At the heart of the court’s opinion is the thought that it would be desirable for this court to have authority to review bail decisions in extradition matters. So far, Congress has declined to give us such authority. The court’s “three problems,” however, are strong enough to urge reconsideration upon Congress to supply this apparent want in the statutory law governing extradition. Until Congress acts, we can do no more than call attention to the lacuna.
To the extent that we are a government of laws, the first law for a court is the law giving it authority to act. If, where no law conferring jurisdiction exists, jurisdiction can be created, we are no longer a government of laws, no longer a court.

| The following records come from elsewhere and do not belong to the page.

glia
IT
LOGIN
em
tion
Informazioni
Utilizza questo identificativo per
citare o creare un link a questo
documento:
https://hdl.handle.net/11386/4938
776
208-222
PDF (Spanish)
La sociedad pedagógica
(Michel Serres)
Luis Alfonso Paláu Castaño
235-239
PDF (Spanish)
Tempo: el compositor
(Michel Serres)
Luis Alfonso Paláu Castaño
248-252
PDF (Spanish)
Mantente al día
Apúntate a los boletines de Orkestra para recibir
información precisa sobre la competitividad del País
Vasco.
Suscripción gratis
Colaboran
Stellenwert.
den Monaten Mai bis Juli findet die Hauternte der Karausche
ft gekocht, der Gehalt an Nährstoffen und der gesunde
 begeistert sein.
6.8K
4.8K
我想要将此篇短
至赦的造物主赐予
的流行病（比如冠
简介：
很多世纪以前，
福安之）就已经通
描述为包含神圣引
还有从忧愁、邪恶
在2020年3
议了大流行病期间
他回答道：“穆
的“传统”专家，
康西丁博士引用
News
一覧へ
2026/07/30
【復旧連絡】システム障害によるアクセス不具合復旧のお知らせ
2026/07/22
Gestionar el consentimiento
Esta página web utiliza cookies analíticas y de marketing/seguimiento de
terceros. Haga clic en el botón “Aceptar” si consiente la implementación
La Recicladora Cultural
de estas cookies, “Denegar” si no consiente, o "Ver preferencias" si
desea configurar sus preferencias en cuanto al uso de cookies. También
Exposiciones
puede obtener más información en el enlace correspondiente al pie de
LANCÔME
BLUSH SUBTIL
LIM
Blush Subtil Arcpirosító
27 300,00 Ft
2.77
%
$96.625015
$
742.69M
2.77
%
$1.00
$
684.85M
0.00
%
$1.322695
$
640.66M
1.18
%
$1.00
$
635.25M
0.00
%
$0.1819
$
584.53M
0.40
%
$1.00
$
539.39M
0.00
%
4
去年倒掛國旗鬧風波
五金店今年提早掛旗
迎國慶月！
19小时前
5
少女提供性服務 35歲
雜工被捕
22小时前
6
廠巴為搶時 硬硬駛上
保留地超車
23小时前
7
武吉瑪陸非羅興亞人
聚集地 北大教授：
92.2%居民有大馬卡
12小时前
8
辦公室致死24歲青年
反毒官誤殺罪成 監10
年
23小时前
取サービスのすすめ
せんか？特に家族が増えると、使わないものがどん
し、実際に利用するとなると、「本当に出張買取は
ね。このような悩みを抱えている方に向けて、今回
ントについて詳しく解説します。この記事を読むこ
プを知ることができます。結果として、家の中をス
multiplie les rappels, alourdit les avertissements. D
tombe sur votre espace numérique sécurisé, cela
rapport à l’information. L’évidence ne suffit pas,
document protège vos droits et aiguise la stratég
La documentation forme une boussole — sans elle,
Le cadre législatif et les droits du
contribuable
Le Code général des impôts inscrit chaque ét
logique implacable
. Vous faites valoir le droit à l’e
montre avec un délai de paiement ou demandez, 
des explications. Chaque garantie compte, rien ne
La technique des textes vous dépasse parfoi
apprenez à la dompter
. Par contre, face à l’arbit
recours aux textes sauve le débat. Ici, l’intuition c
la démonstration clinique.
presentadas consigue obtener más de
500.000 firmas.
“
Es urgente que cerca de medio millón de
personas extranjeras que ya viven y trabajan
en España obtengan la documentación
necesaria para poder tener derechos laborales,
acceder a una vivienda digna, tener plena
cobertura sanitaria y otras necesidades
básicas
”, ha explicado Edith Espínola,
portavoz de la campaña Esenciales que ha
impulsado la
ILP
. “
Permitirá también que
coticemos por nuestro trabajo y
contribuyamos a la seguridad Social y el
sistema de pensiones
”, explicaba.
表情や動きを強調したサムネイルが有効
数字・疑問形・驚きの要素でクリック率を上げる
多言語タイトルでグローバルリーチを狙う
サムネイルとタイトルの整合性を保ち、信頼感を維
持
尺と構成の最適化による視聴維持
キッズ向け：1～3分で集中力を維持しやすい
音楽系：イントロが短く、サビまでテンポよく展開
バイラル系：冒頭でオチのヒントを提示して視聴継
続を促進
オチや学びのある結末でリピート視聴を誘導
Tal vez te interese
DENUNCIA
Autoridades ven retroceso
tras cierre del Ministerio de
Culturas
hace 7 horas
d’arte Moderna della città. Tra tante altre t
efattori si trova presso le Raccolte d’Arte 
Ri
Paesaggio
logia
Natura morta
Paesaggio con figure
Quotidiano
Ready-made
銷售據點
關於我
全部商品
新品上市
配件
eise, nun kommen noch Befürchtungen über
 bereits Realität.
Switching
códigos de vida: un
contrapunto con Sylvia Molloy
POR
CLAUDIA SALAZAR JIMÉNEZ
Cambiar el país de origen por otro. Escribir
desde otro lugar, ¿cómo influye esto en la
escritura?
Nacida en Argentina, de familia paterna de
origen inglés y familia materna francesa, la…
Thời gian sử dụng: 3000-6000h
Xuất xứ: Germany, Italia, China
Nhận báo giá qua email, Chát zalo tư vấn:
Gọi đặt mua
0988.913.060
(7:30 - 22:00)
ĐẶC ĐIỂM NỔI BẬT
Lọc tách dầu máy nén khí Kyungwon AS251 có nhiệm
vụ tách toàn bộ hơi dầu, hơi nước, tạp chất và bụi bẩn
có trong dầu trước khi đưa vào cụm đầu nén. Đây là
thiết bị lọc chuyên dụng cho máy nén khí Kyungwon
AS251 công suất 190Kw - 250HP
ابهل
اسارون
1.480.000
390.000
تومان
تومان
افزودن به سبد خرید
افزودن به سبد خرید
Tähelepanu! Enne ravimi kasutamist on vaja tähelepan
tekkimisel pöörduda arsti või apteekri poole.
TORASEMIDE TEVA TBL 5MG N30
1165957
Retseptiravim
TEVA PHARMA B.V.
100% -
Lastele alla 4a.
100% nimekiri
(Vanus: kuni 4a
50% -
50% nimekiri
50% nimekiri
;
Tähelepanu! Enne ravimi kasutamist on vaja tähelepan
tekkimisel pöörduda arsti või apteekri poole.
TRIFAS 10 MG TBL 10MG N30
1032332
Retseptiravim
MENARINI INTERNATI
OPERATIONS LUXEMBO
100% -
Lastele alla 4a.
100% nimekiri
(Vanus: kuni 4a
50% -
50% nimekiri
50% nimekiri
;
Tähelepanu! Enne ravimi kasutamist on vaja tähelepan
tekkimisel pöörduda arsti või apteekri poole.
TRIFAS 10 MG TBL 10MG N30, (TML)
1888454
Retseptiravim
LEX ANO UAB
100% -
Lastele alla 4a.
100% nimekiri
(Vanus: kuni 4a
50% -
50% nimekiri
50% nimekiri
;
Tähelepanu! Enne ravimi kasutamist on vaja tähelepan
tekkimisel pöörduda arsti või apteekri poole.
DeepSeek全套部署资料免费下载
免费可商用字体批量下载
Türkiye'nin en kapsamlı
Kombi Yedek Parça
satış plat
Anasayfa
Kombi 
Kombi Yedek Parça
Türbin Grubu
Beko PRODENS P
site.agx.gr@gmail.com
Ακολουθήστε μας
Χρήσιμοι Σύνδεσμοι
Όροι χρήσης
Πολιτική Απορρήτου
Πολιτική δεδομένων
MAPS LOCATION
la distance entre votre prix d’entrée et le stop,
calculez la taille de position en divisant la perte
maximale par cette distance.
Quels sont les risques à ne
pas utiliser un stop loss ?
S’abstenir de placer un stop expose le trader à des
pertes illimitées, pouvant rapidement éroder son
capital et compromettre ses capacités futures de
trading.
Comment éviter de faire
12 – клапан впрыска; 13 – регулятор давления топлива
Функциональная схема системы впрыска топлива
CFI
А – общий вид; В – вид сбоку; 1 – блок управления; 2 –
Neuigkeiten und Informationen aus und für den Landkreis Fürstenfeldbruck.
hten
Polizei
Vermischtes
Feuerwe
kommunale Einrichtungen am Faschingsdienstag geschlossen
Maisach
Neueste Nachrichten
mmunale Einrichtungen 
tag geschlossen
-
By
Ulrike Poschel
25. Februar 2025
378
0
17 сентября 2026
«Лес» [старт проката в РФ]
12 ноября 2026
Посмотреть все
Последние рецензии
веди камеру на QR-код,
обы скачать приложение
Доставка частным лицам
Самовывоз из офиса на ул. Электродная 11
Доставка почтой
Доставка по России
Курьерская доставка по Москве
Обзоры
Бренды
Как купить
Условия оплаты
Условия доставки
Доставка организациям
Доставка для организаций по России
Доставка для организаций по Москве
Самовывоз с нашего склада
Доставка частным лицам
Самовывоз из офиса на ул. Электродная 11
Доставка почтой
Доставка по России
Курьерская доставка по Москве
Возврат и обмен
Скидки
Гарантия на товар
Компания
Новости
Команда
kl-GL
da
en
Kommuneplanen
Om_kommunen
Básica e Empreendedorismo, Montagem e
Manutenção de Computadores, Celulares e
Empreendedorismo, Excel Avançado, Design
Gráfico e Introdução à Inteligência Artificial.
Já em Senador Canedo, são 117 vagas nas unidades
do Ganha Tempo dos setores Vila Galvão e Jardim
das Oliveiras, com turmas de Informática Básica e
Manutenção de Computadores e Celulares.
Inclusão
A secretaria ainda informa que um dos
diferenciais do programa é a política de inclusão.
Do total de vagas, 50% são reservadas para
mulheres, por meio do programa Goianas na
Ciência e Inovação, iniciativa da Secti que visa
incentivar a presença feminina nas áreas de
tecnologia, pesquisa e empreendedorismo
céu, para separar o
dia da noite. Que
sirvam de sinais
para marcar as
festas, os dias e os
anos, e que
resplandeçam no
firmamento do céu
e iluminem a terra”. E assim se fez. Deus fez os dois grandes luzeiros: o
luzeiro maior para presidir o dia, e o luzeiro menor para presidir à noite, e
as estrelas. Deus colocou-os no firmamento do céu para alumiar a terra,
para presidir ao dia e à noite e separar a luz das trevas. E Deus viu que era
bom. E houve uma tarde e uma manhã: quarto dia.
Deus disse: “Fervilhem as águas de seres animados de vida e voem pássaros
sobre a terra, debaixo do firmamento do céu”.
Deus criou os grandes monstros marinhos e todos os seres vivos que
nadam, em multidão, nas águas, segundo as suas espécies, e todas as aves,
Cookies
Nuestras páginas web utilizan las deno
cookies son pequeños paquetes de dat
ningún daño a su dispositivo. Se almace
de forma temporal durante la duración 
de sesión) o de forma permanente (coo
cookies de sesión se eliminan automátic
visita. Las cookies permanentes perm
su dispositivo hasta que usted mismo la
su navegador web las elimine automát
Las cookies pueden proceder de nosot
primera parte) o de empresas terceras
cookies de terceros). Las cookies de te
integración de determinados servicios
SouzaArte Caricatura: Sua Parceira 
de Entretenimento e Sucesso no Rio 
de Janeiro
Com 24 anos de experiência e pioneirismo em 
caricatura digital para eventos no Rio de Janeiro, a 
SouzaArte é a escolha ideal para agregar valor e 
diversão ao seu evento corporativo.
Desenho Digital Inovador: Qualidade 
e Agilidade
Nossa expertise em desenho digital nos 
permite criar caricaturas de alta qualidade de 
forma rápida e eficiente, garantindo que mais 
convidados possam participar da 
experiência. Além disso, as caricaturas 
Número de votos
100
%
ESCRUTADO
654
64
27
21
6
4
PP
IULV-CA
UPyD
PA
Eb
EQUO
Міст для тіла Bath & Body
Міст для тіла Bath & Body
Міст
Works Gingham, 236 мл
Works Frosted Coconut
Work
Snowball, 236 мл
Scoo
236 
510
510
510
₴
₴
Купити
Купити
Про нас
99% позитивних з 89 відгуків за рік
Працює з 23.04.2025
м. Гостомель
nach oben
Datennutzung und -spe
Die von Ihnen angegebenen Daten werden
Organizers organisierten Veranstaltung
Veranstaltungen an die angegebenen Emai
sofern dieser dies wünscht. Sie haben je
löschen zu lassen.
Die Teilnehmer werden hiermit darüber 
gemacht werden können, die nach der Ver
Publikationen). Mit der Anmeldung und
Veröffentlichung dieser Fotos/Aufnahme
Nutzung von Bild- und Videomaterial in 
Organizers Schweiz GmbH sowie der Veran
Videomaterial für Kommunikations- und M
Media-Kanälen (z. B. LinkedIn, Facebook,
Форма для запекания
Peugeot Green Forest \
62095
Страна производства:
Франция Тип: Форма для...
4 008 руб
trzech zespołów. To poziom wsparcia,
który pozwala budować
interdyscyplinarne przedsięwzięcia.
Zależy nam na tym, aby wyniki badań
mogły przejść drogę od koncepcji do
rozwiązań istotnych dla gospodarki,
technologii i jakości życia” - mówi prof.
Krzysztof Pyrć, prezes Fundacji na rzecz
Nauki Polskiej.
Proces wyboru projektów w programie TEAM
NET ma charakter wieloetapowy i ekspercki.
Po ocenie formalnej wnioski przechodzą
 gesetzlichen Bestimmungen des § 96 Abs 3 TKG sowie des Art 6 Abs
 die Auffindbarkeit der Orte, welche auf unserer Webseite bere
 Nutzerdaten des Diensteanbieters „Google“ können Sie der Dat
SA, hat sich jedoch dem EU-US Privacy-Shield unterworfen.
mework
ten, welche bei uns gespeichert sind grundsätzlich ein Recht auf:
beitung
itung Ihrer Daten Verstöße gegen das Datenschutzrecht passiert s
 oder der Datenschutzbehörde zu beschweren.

Surely there can scarcely be a more pernicious species of judicial activism than to find it desirable that one should have jurisdiction of a case and therefore reach out to create the jurisdictional basis. A judge must resist such an assumption of power. For that reason, I must respectfully dissent and decline to enter into the reasoning by which a district judge wearing two hats at once (under Article III and under Article II) may constitutionally function as a federal court.